Over recent years the cabin maintenance practices have changed. The cabins used to be painted every year with a paint which didn't allow the wood to breath. This would have to be scraped off (some owners used paint strippers) or burnt off and re-done. Not only costly in time and physical energy but also very bad for the environment. Now most cabins have been stripped back to the bare wood (for the last time) and a stain has been used to preserve them. Not only does this look better and allow the wood to breath, it also means that the wood is less likely to rot under the paint and have to be replaced. The stain obviously does need redoing periodically but it lasts several years and doesn't need the chemicals or burner to strip it back.

All of the cabins are heated by electric heaters. Many of the owners have been upgrading their heating systems from old storage heaters to more modern, more efficient storage and ceramic heaters. Owners have also been insulating their cabins to keep them warmer AND to keep the electricity bills down. Some of the cabins also have remotely controlled heating which the owners can turn on and off as needed. It was always an issue over winter months as to how much the cabins needed to be heated. With owners watching the temperatures they can switch it on when the temperature drops.
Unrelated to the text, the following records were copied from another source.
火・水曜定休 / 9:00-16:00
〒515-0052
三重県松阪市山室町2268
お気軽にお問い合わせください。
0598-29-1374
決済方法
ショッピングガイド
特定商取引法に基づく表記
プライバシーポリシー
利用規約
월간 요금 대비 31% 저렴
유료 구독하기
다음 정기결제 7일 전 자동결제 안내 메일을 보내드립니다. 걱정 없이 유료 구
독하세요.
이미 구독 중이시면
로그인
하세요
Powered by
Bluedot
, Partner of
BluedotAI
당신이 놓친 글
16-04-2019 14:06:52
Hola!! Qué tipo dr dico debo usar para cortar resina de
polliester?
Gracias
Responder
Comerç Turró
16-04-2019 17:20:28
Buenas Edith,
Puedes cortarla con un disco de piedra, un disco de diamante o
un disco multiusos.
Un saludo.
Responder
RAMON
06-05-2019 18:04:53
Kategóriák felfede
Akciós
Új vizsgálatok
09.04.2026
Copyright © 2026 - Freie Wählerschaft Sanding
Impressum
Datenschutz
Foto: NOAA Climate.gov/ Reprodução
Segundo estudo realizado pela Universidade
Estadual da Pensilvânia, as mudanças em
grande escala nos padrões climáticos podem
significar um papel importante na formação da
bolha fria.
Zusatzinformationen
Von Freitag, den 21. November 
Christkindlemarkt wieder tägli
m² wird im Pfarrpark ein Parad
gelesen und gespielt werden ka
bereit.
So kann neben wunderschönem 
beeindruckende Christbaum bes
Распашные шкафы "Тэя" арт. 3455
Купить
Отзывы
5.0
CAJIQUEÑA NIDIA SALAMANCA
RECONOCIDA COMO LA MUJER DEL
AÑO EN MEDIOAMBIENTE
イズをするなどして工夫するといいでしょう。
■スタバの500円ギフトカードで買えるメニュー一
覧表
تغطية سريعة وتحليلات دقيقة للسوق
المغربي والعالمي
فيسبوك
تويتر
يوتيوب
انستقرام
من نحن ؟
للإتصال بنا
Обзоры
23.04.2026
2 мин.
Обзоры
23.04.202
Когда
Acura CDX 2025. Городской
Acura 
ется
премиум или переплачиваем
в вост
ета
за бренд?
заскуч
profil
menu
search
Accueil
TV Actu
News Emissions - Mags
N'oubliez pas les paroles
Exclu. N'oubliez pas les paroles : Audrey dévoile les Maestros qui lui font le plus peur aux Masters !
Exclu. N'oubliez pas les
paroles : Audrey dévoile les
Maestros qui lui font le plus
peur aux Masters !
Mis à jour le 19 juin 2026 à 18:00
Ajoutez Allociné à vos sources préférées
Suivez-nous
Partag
We know that some of our guests forget to switch on-demand heaters off when they leave their cabins and so some of our owners now also use timer switches on these heaters. This means that on-demand heaters are switched on for maybe 2 hours. They then switch themselves off and cabin occupants can, if needed, switch them back on for another 2 hours.

For cosy evenings guests are encouraged to "cosy up" with throws and hot water bottles.

Old "tank type" water heaters in the cabins have also been changed for much more efficient "on demand" ones. Some cabins do have a small hot water tank but these are of a modern, efficient design.

We used to leave cabins ready for guests' arrival with lights on and music playing. We decided that this wasn't a sustainable practice and so we stopped doing it. Our team also make sure that TVs (and other devices) haven't been left on standby by guests leaving.

Our owners have largely embraced LED bulbs and outside lights are operated by PIR sensors, meaning that they only come on when needed.

We ask guests to recycle as much as they can when they stay and their are bins at the refuse area for guests to separate their waste.

At the moment there are no electric car charging points at the cabins but we believe that there will be communal ones (for use by all Village visitors) available soon.

Llys Ednowain

This building isn't under our control. It belongs to Trawsfynydd community.

As far as recycling goes I think that the building can have a gold star for itself. I believe that it's been an employment office, a hotel and more in its time. It's now a heritage centre downstairs and accommodation upstairs.

The building is heated (and the hot water supplied) by and oil fired boiler. Whilst we want our guests to be comfortable we try to make sure that the heating is only on when the building is occupied.

The lighting in the hallways in the building are operated on a PIR system meaning that only lights that are needed are being used.

We ask that guests recycle as much as possible when they stay and, of course, lots of the guests at Llys Ednowain arrive by very sustainable, eco-friendly means... they cycle to us or walk (we're on 2 long distance footpaths)!

Do you have any suggestions for other things that we can look at to make ourselves more sustainable? We'd love to hear suggestions (not sales pitches). As we don't own the properties we can put ideas forward BUT can't make owners implement them.